Assignment: Write out, word for word, every line from the one containing "Disponujeme vlastním chladícím" through the final line of the records.

Stored data entries:
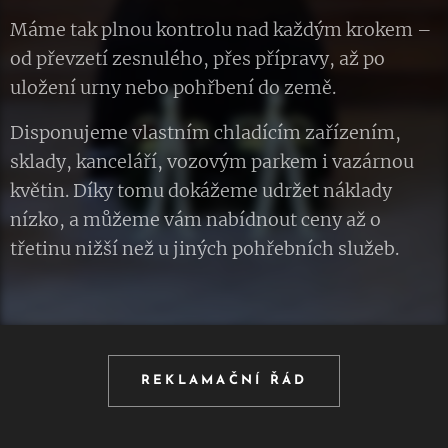
Máme tak plnou kontrolu nad každým krokem –
od převzetí zesnulého, přes přípravy, až po
uložení urny nebo pohřbení do země.
Disponujeme vlastním chladícím zařízením,
sklady, kanceláří, vozovým parkem i vazárnou
květin. Díky tomu dokážeme udržet náklady
nízko, a můžeme vám nabídnout ceny až o
třetinu nižší než u jiných pohřebních služeb.
REKLAMAČNÍ ŘÁD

Answer space:
Disponujeme vlastním chladícím zařízením,
sklady, kanceláří, vozovým parkem i vazárnou
květin. Díky tomu dokážeme udržet náklady
nízko, a můžeme vám nabídnout ceny až o
třetinu nižší než u jiných pohřebních služeb.
REKLAMAČNÍ ŘÁD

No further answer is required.